O vitorioso foi o economista libertário Javier Milei, que concorreu sozinho como pré-candidato à presidência pelo grupo A Liberdade Avança e teve 30% dos votos. Os candidatos da frente de centro-direita Juntos Pela Mudança somaram 28,3%, sendo 17% da ex-ministra Patricia Bullrich (que ganha o direito de ser a candidata) e 11,3% do prefeito de Buenos Aires, Horácio Rodríguez Larreta. Já o governismo até conseguiu o segundo candidato mais votado: o ministro Sergio Massa, da Economia, com 21,4% dos votos; no entanto, os 5,9% do advogado Juan Grabois deixaram o kirchnerismo atrás de Milei e da centro-direita. Por fim, a disputa pela Casa Rosada ainda terá o peronista não kirchnerista Juan Schiaretti, governador da província de Córdoba, e a esquerdista Myriam Bregman, pois ambos superaram o limite mínimo de 1,5% dos votos.

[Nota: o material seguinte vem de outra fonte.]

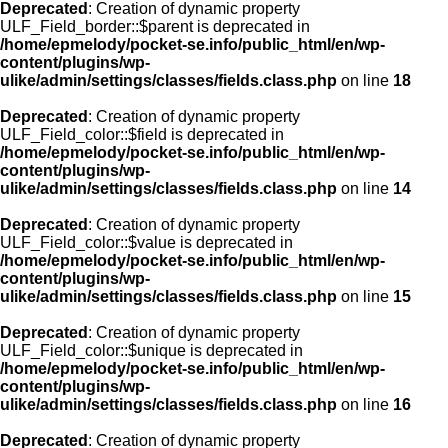
Deprecated
: Creation of dynamic property
ULF_Field_border::$parent is deprecated in
/home/epmelody/pocket-se.info/public_html/en/wp-
content/plugins/wp-
ulike/admin/settings/classes/fields.class.php
on line
18
Deprecated
: Creation of dynamic property
ULF_Field_color::$field is deprecated in
/home/epmelody/pocket-se.info/public_html/en/wp-
content/plugins/wp-
ulike/admin/settings/classes/fields.class.php
on line
14
Deprecated
: Creation of dynamic property
ULF_Field_color::$value is deprecated in
/home/epmelody/pocket-se.info/public_html/en/wp-
content/plugins/wp-
ulike/admin/settings/classes/fields.class.php
on line
15
Deprecated
: Creation of dynamic property
ULF_Field_color::$unique is deprecated in
/home/epmelody/pocket-se.info/public_html/en/wp-
content/plugins/wp-
ulike/admin/settings/classes/fields.class.php
on line
16
Deprecated
: Creation of dynamic property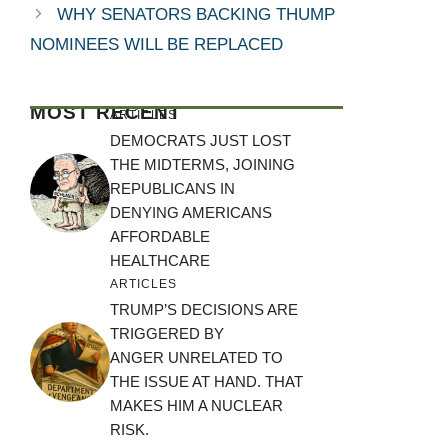
WHY SENATORS BACKING THUMP
NOMINEES WILL BE REPLACED
MOST RECENT
ARTICLES
DEMOCRATS JUST LOST
THE MIDTERMS, JOINING
REPUBLICANS IN
DENYING AMERICANS
AFFORDABLE
HEALTHCARE
ARTICLES
TRUMP’S DECISIONS ARE
TRIGGERED BY
ANGER UNRELATED TO
THE ISSUE AT HAND. THAT
MAKES HIM A NUCLEAR
RISK.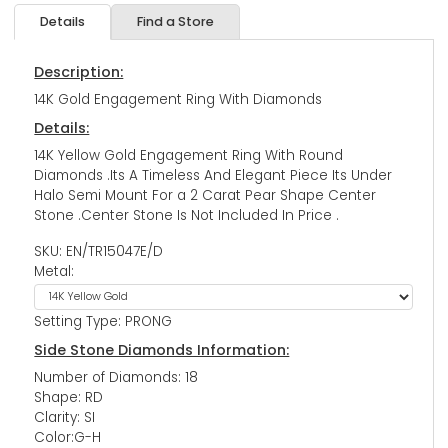
Details
Find a Store
Description:
14K Gold Engagement Ring With Diamonds
Details:
14K Yellow Gold Engagement Ring With Round
Diamonds .Its A Timeless And Elegant Piece Its Under
Halo Semi Mount For a 2 Carat Pear Shape Center
Stone .Center Stone Is Not Included In Price .
SKU: EN/TR15047E/D
Metal:
Setting Type: PRONG
Side Stone Diamonds Information:
Number of Diamonds: 18
Shape: RD
Clarity: SI
Color:G-H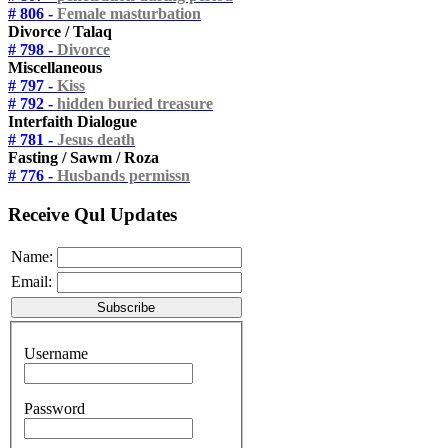
# 806 -
Female masturbation
Divorce / Talaq
# 798 -
Divorce
Miscellaneous
# 797 -
Kiss
# 792 -
hidden buried treasure
Interfaith Dialogue
# 781 -
Jesus death
Fasting / Sawm / Roza
# 776 -
Husbands permissn
Receive Qul Updates
Name:
Email:
Username
Password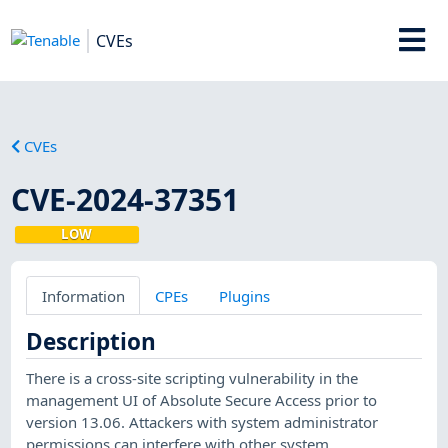
CVEs
CVEs
CVE-2024-37351
LOW
Information
CPEs
Plugins
Description
There is a cross-site scripting vulnerability in the
management UI of Absolute Secure Access prior to
version 13.06. Attackers with system administrator
permissions can interfere with other system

Um país que ruma para o desastre em alta velocidade não evita a tragédia pisando suavemente no freio. A solução não está no libertarianismo de Milei, mas também não está em ajustes tímidos como os de Macri, e muito menos na manutenção do kirchnerismo

O peronismo kirchnerista já vinha sofrendo uma série de derrotas nas eleições locais dos últimos meses, perdendo o governo de províncias que o peronismo dominava havia décadas. Mas o resultado, tanto dessas votações locais quanto das Paso, não chega a surpreender. A Argentina está afundada em inflação descontrolada – 115% no acumulado dos últimos 12 meses – e vive a possibilidade de nova recessão. Como era de se esperar, as soluções habituais da esquerda, como controle estatal de preços, fracassaram. A crise é tamanha que fez o presidente Alberto Fernández abrir mão da possibilidade de tentar a reeleição; tampouco a vice Cristina Kirchner, que já presidiu o país anos atrás, se dispôs a entrar na disputa.

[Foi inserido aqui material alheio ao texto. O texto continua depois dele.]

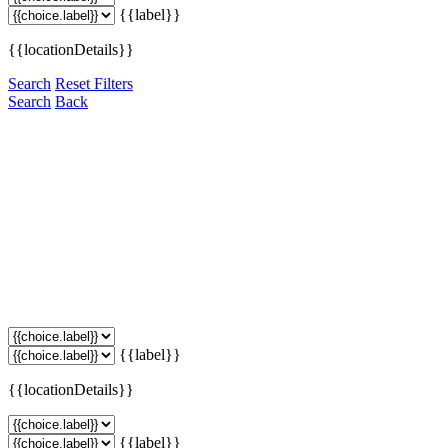
{{label}}
{{locationDetails}}
Search
Reset Filters
Search
Back
{{label}}
{{locationDetails}}
{{label}}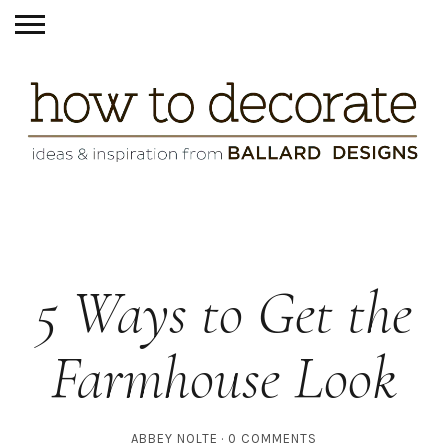
5 Ways to Get the
Farmhouse Look
ABBEY NOLTE
0 COMMENTS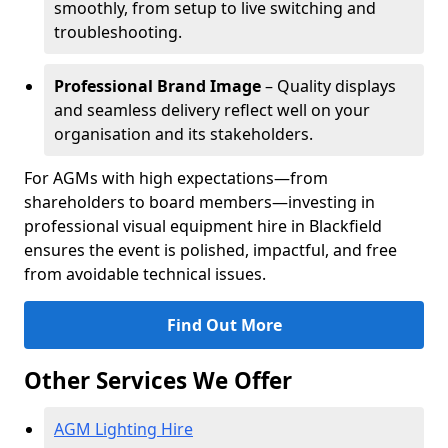
smoothly, from setup to live switching and
troubleshooting.
Professional Brand Image
– Quality displays
and seamless delivery reflect well on your
organisation and its stakeholders.
For AGMs with high expectations—from
shareholders to board members—investing in
professional visual equipment hire in Blackfield
ensures the event is polished, impactful, and free
from avoidable technical issues.
Find Out More
Other Services We Offer
AGM Lighting Hire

Estariam os argentinos finalmente acordando para as consequências da escolha que fizeram em 2019? Naquela ocasião, a disputa se dava entre a esquerda e Mauricio Macri, o então presidente que se elegeu com plataforma liberal, mas, no fim do mandato, terminou recorrendo ao mesmo arsenal de seus adversários, como congelamento de preços, para driblar a crise. Entre os populistas autênticos e o populista de ocasião, os argentinos elegeram os primeiros, mesmo que a catástrofe econômica capitaneada por Cristina Kirchner durante seus dois mandatos ainda estivesse fresca entre os argentinos, mostrando como o populismo constrói nas sociedades uma espécie de prisão mental da qual é muito difícil escapar.

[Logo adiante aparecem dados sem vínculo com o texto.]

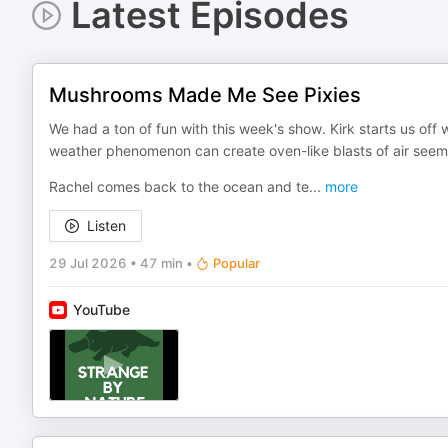
Latest Episodes
Mushrooms Made Me See Pixies
We had a ton of fun with this week's show. Kirk starts us off 
weather phenomenon can create oven-like blasts of air seem
Rachel comes back to the ocean and te
...
more
Listen
29 Jul 2026
•
47 min
•
Popular
YouTube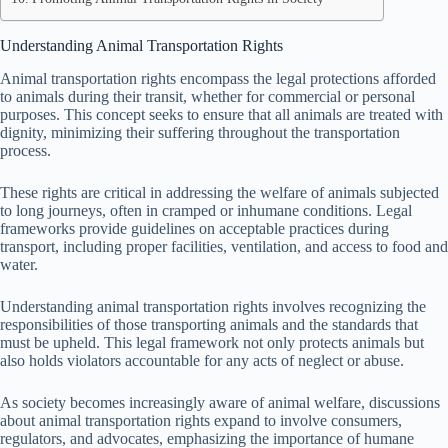
Understanding Animal Transportation Rights
Animal transportation rights encompass the legal protections afforded
to animals during their transit, whether for commercial or personal
purposes. This concept seeks to ensure that all animals are treated with
dignity, minimizing their suffering throughout the transportation
process.
These rights are critical in addressing the welfare of animals subjected
to long journeys, often in cramped or inhumane conditions. Legal
frameworks provide guidelines on acceptable practices during
transport, including proper facilities, ventilation, and access to food and
water.
Understanding animal transportation rights involves recognizing the
responsibilities of those transporting animals and the standards that
must be upheld. This legal framework not only protects animals but
also holds violators accountable for any acts of neglect or abuse.
As society becomes increasingly aware of animal welfare, discussions
about animal transportation rights expand to involve consumers,
regulators, and advocates, emphasizing the importance of humane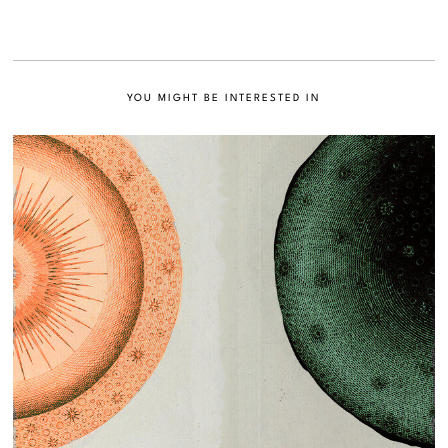
YOU MIGHT BE INTERESTED IN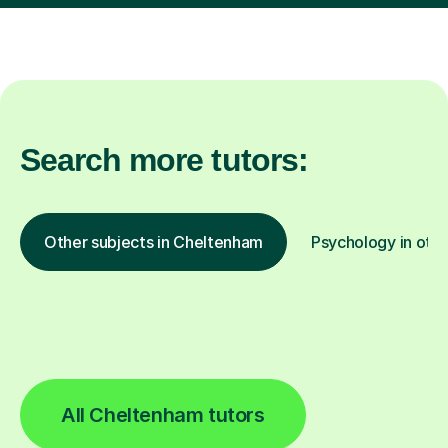
Search more tutors:
Other subjects in Cheltenham
Psychology in othe
All Cheltenham tutors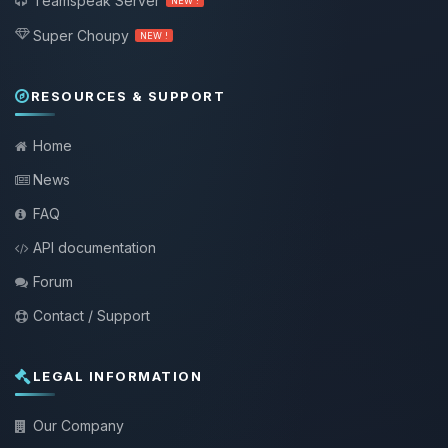
Teamspeak Server
NEW !
Super Choupy
NEW !
RESOURCES & SUPPORT
Home
News
FAQ
API documentation
Forum
Contact / Support
LEGAL INFORMATION
Our Company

A Argentina é um caso raro de país que já esteve entre os mais ricos do mundo e afundou não por causas externas, como uma invasão estrangeira ou catástrofes naturais, mas pelas próprias escolhas feitas ao longo das últimas décadas: populismo estatizante, gasto público descontrolado, Estado e funcionalismo inchados. Será impossível reverter essa trajetória e voltar ao caminho da prosperidade enquanto os argentinos não atacarem essas mazelas. Macri falhou porque quis fazer a coisa certa na intensidade errada, optando pelo gradualismo quando a Argentina precisava de um choque liberal; rejeitou privatizações, fez concessões ao funcionalismo, não combateu o déficit público. Como os resultados não vieram, os eleitores negaram a Macri uma segunda chance, inexplicavelmente dando ao kirchnerismo uma nova oportunidade sem que ele prometesse nada diferente do que já havia feito para destruir a Argentina.

Um país que ruma para o desastre em alta velocidade não evita a tragédia pisando suavemente no freio; é preciso agir com mais firmeza. A solução não está no libertarianismo de Milei – que tem propostas bastante radicais (e, talvez por isso, impraticáveis), como extinguir o Banco Central –, mas também não está em ajustes tímidos como os de Macri, e muito menos na perpetuação do kirchnerismo no poder. Se os argentinos perceberam esta realidade ou se escolheram Milei apenas para demonstrar sua insatisfação com as forças políticas mais tradicionais do país é algo ainda a descobrir.